Mitigating Debugger-based Attacks to Java Applications with Self-debugging

Author:

Pizzolotto Davide1ORCID,Berlato Stefano2ORCID,Ceccato Mariano3ORCID

Affiliation:

1. Osaka University, Osaka, Japan

2. DIBRIS, University of Genoa, Genoa, Italy and Center for Cybersecurity, Fondazione Bruno Kessler, Trento, Italy

3. University of Verona, Verona, Italy

Abstract

Java bytecode is a quite high-level language and, as such, it is fairly easy to analyze and decompile with malicious intents, e.g., to tamper with code and skip license checks. Code obfuscation was a first attempt to mitigate malicious reverse-engineering based on static analysis. However, obfuscated code can still be dynamically analyzed with standard debuggers to perform step-wise execution and to inspect (or change) memory content at important execution points, e.g., to alter the verdict of license validity checks. Although some approaches have been proposed to mitigate debugger-based attacks, they are only applicable to binary compiled code and none address the challenge of protecting Java bytecode. In this article, we propose a novel approach to protect Java bytecode from malicious debugging. Our approach is based on automated program transformation to manipulate Java bytecode and split it into two binary processes that debug each other (i.e., a self-debugging solution). In fact, when the debugging interface is already engaged, an additional malicious debugger cannot attach. To be resilient against typical attacks, our approach adopts a series of technical solutions, e.g., an encoded channel is shared by the two processes to avoid leaking information, an authentication protocol is established to avoid Man-in-the-middle attacks, and the computation is spread between the two processes to prevent the attacker to replace or terminate either of them.
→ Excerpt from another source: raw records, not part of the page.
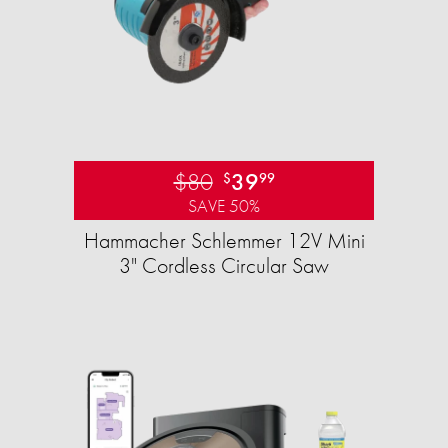
$80
39
$
99
SAVE 50%
Hammacher Schlemmer 12V Mini
3" Cordless Circular Saw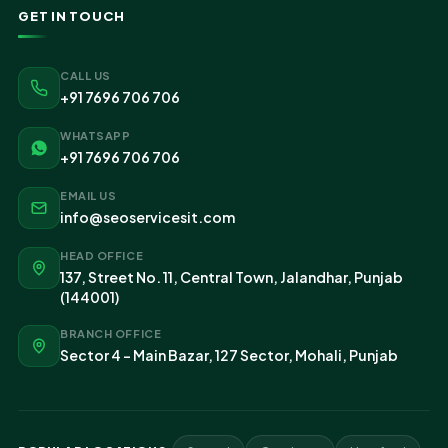
GET IN TOUCH
CALL US
+91 7696 706 706
WHATSAPP
+91 7696 706 706
EMAIL US
info@seoservicesit.com
HEAD OFFICE
137, Street No. 11, Central Town, Jalandhar, Punjab
(144001)
BRANCH OFFICE
Sector 4 - Main Bazar, 127 Sector, Mohali, Punjab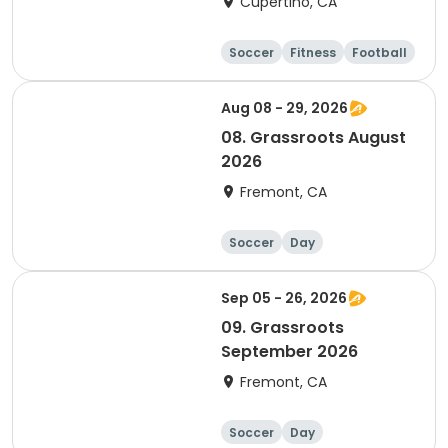
Cupertino, CA
Soccer
Fitness
Football
Day
Aug 08 - 29, 2026
08. Grassroots August
2026
Fremont, CA
Soccer
Day
Sep 05 - 26, 2026
09. Grassroots
September 2026
Fremont, CA
Soccer
Day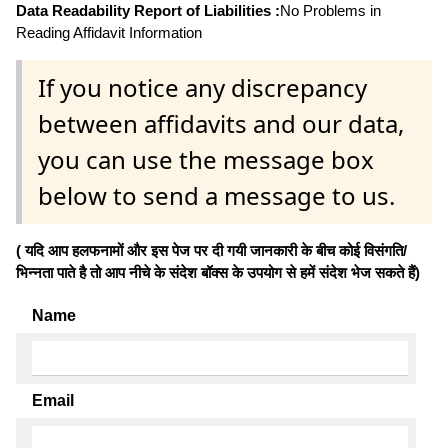
Data Readability Report of Liabilities :
No Problems in
Reading Affidavit Information
If you notice any discrepancy
between affidavits and our data,
you can use the message box
below to send a message to us.
( यदि आप हलफनामों और इस पेज पर दी गयी जानकारी के बीच कोई विसंगति/
भिन्नता पाते है तो आप नीचे के संदेश बॉक्स के उपयोग से हमें संदेश भेज सकते हैं)
Name
Email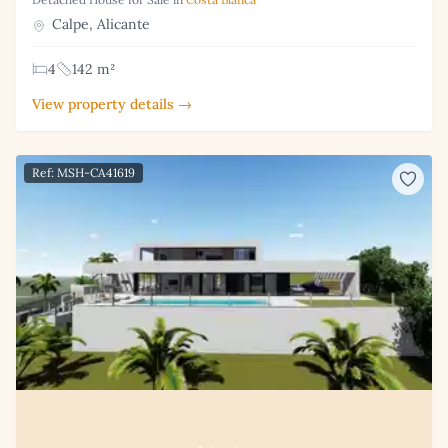
Calpe, Alicante
4
142 m²
View property details →
Ref: MSH-CA41619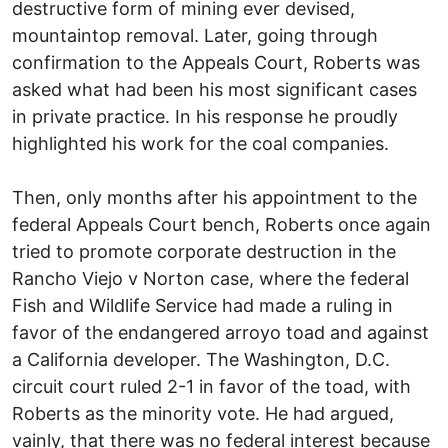
destructive form of mining ever devised,
mountaintop removal. Later, going through
confirmation to the Appeals Court, Roberts was
asked what had been his most significant cases
in private practice. In his response he proudly
highlighted his work for the coal companies.
Then, only months after his appointment to the
federal Appeals Court bench, Roberts once again
tried to promote corporate destruction in the
Rancho Viejo v Norton case, where the federal
Fish and Wildlife Service had made a ruling in
favor of the endangered arroyo toad and against
a California developer. The Washington, D.C.
circuit court ruled 2-1 in favor of the toad, with
Roberts as the minority vote. He had argued,
vainly, that there was no federal interest because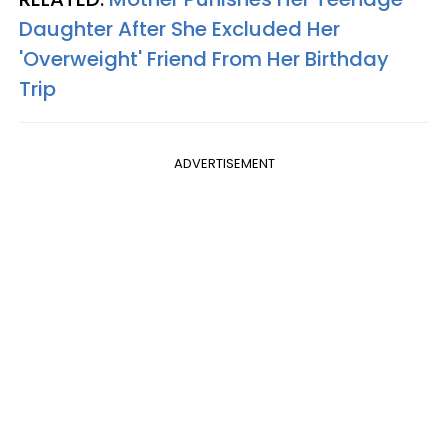
Daughter After She Excluded Her
'Overweight' Friend From Her Birthday
Trip
ADVERTISEMENT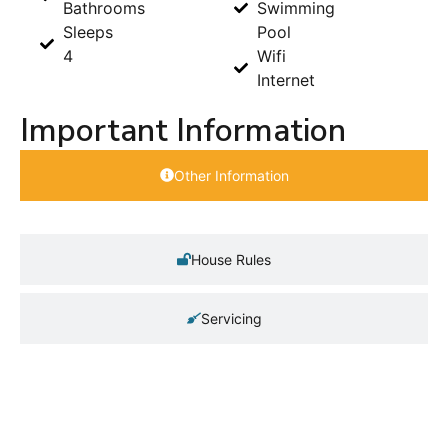
Bathrooms
Swimming
Sleeps
Pool
4
Wifi
Internet
Important Information
Other Information
House Rules
Servicing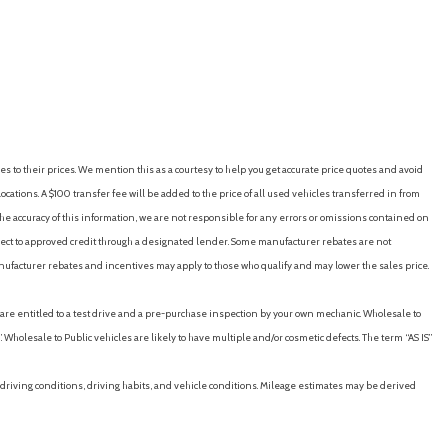
RICE
SAVE
GET E-PRICE
SAVE
stments (6)
stments (height)
es to their prices. We mention this as a courtesy to help you get accurate price quotes and avoid
tments (reclining)
cations. A $100 transfer fee will be added to the price of all used vehicles transferred in from
e accuracy of this information, we are not responsible for any errors or omissions contained on
neration
ubject to approved credit through a designated lender. Some manufacturer rebates are not
V & HV Modes
nufacturer rebates and incentives may apply to those who qualify and may lower the sales price.
ut)
u are entitled to a test drive and a pre-purchase inspection by your own mechanic. Wholesale to
ng)
 Wholesale to Public vehicles are likely to have multiple and/or cosmetic defects. The term “AS IS”
driving conditions, driving habits, and vehicle conditions. Mileage estimates may be derived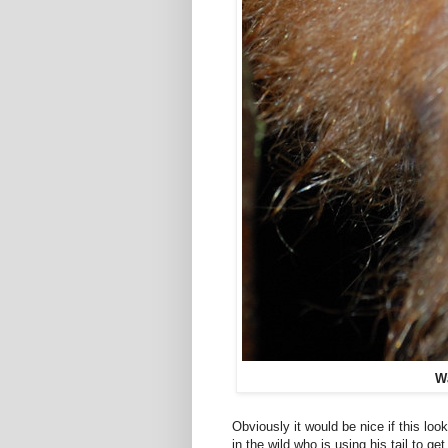
Wa
Obviously it would be nice if this loo
in the wild who is using his tail to ge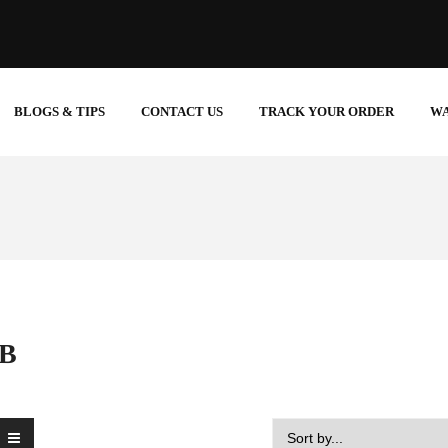
BLOGS & TIPS
CONTACT US
TRACK YOUR ORDER
W
UB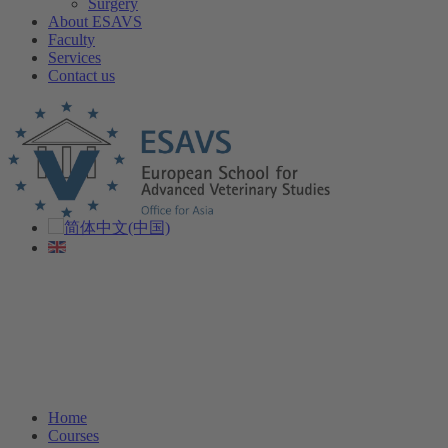
Surgery
About ESAVS
Faculty
Services
Contact us
Home
Courses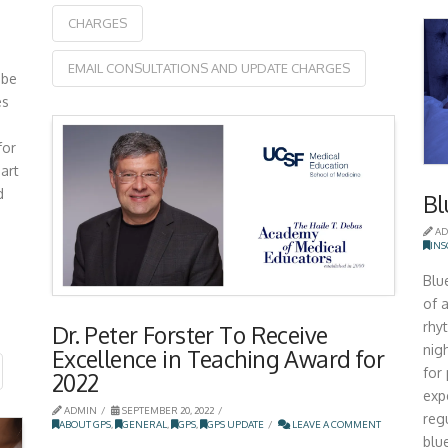
CHARGES
EMAIL CONSULTATIONS AND UPDATE CHARGES
ibe
es
for
art
d
Bl
AD
IN
Blu
of a
rhy
Dr. Peter Forster To Receive
nig
Excellence in Teaching Award for
for
2022
exp
ADMIN
SEPTEMBER 20, 2022
reg
ABOUT GPS
,
GENERAL
,
GPS
,
GPS UPDATE
LEAVE A COMMENT
blu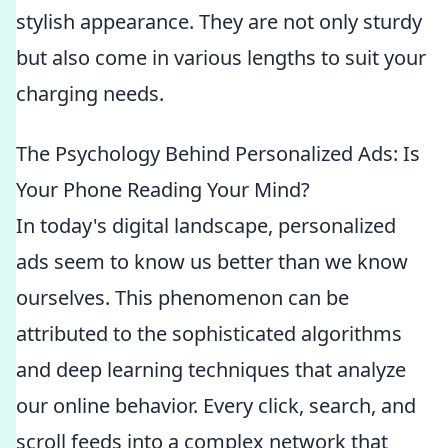
stylish appearance. They are not only sturdy
but also come in various lengths to suit your
charging needs.
The Psychology Behind Personalized Ads: Is
Your Phone Reading Your Mind?
In today's digital landscape, personalized
ads seem to know us better than we know
ourselves. This phenomenon can be
attributed to the sophisticated algorithms
and deep learning techniques that analyze
our online behavior. Every click, search, and
scroll feeds into a complex network that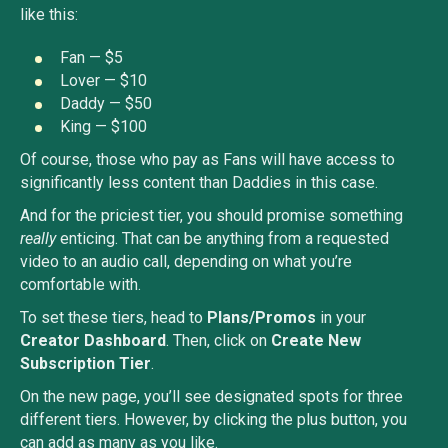
like this:
Fan — $5
Lover — $10
Daddy — $50
King — $100
Of course, those who pay as Fans will have access to
significantly less content than Daddies in this case.
And for the priciest tier, you should promise something
really
enticing. That can be anything from a requested
video to an audio call, depending on what you’re
comfortable with.
To set these tiers, head to
Plans/Promos
in your
Creator Dashboard
. Then, click on
Create New
Subscription Tier
.
On the new page, you’ll see designated spots for three
different tiers. However, by clicking the plus button, you
can add as many as you like.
We test our solution on 18 real-world Java applications, showing that our approach can effectively block the most common debugging tasks (either with the Java debugger or the GNU debugger) while preserving the functional correctness of the protected programs. While the final decision on when to activate this protection is still up to the developers, the observed performance overhead was acceptable for common desktop application domains.